Ecco che, allora, Gengè decide di compiere un gesto che dovrà contraddire questa sorta di legge di natura secondo cui non c'è modo di farsi riconoscere dagli altri per quel che si è effettivamente, così come è velleitario credere di poter conoscere gli altri per quel che effettivamente sono. Nello specifico, Gengè intende dimostrare che lui non è quel che gli altri ritengono che egli sia e che non sente di essere (un usuraio: così lo definiscono in paese, in quanto banchiere. Usuraio come suo padre, da cui ha ereditato la banca ).

"…un usurajo no, quell'usurajo che non ero mai stato per me, ora non volevo più essere neanche per gli altri", p. 159.

A questo scopo, agisce al contrario rispetto a come agisce di solito un usuraio: dona casa e soldi ad una persona bisognosa- un certo Marco di Dio-dopo, però, che la ha sfrattata da una abitazione sempre di sua proprietà.

Eppure, proprio quest'espressione di magnanimità si traduce in un atto che sancisce definitivamente, per gli altri, che egli è effettivamente pazzo.

È proprio quello che gli grida Marco appena comprende chi è il proprietario dell'appartamento di cui è entrato inaspettatamente in possesso. E gli fa eco la folla intera.

"…poi, con un arrangolìo di bestia, che pareva fatto di insieme di singhiozzi e di risa, mi saltò addosso, frenetico, e prese a gridarmi, non so se per esaltarmi o per uccidermi, sbattendomi contro al muro.

«Pazzo! Pazzo! Pazzo!».

Era lo stesso grido di tutta la folla lì davanti alla porta:

«Pazzo!
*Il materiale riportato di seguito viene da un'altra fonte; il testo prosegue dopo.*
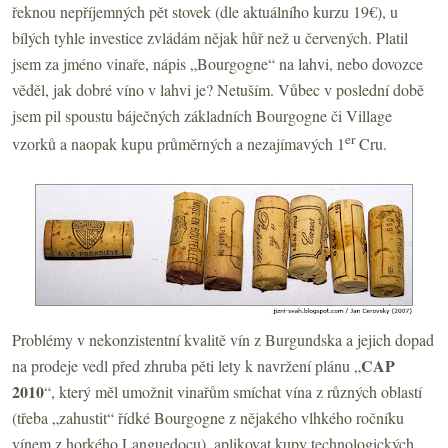
řeknou nepříjemných pět stovek (dle aktuálního kurzu 19€), u
bílých tyhle investice zvládám nějak hůř než u červených. Platil
jsem za jméno vinaře, nápis „Bourgogne“ na lahvi, nebo dovozce
věděl, jak dobré víno v lahvi je? Netuším. Vůbec v poslední době
jsem pil spoustu báječných základních Bourgogne či Village
er
vzorků a naopak kupu průměrných a nezajímavých 1
Cru.
Problémy v nekonzistentní kvalitě vín z Burgundska a jejich dopad
CAP
na prodeje vedl před zhruba pěti lety k navržení plánu „
2010
“, který měl umožnit vinařům smíchat vína z různých oblastí
(třeba „zahustit“ řídké Bourgogne z nějakého vlhkého ročníku
vínem z horkého Languedocu), aplikovat kupy technologických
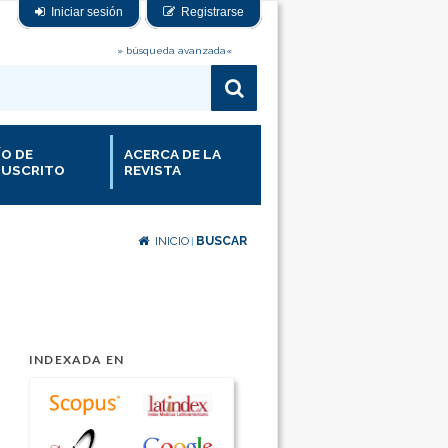
Iniciar sesión
Registrarse
» búsqueda avanzada«
ÍO DE
ACERCA DE LA
USCRITO
REVISTA
INICIO
BUSCAR
|
INDEXADA EN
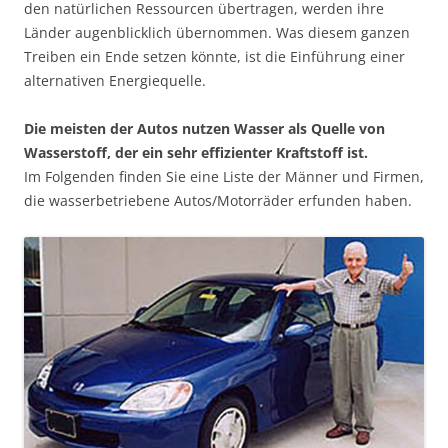
den natürlichen Ressourcen übertragen, werden ihre
Länder augenblicklich übernommen. Was diesem ganzen
Treiben ein Ende setzen könnte, ist die Einführung einer
alternativen Energiequelle.
Die meisten der Autos nutzen Wasser als Quelle von
Wasserstoff, der ein sehr effizienter Kraftstoff ist.
Im Folgenden finden Sie eine Liste der Männer und Firmen,
die wasserbetriebene Autos/Motorräder erfunden haben.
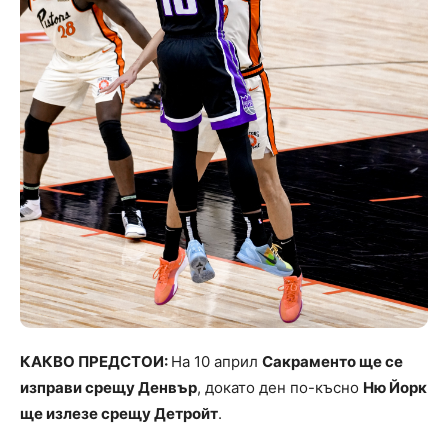
КАКВО ПРЕДСТОИ:
На 10 април
Сакраменто ще се
изправи срещу Денвър
, докато ден по-късно
Ню Йорк
ще излезе срещу Детройт
.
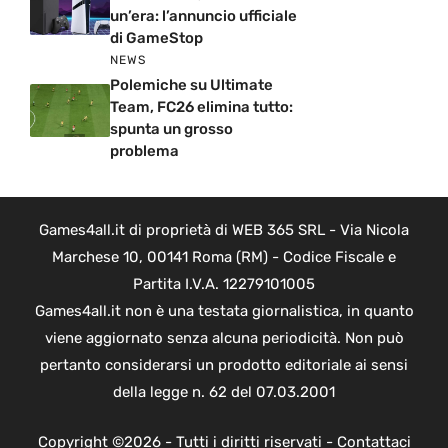
un’era: l’annuncio ufficiale
di GameStop
NEWS
Polemiche su Ultimate
Team, FC26 elimina tutto:
spunta un grosso
problema
Games4all.it di proprietà di WEB 365 SRL - Via Nicola
Marchese 10, 00141 Roma (RM) - Codice Fiscale e
Partita I.V.A. 12279101005
Games4all.it non è una testata giornalistica, in quanto
viene aggiornato senza alcuna periodicità. Non può
pertanto considerarsi un prodotto editoriale ai sensi
della legge n. 62 del 07.03.2001
Copyright ©2026 - Tutti i diritti riservati -
Contattaci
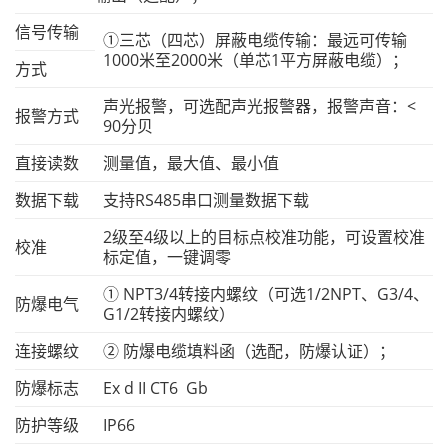
信号传输
①三芯（四芯）屏蔽电缆传输：最远可传输
1000米至2000米（单芯1平方屏蔽电缆）；
方式
声光报警，可选配声光报警器，报警声音：<
报警方式
90分贝
直接读数
测量值，最大值、最小值
数据下载
支持RS485串口测量数据下载
2级至4级以上的目标点校准功能，可设置校准
校准
标定值，一键调零
① NPT3/4转接内螺纹（可选1/2NPT、G3/4、
防爆电气
G1/2转接内螺纹）
连接螺纹
② 防爆电缆填料函（选配，防爆认证）；
防爆标志
Ex d II CT6 Gb
防护等级
IP66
Pazzo! Pazzo!».

Perché avevo voluto dimostrare, che potevo anche per gli altri, non essere quello che mi si credeva", p. 133.

La follia ha la meglio su Gengè: allo stesso tempo, proprio lo scivolare verso la pazzia favorisce in Gengè l'accettazione della sua condizione che è, poi, quella di ogni essere umano: non si è mai quello che pensano gli altri e quello che pensano gli altri ha più valore, in intensità e durata, di quello che effettivamente si è.

Dall'accettazione, o resa, alla soluzione il passo è breve: Gengè comprende che la libertà consiste nello svincolarsi da ogni concezione di sé e da ogni proprietà materiale: essere niente perché niente si possiede. Perdersi nel mondo, tra le cose, tra la natura. Darsi al mondo.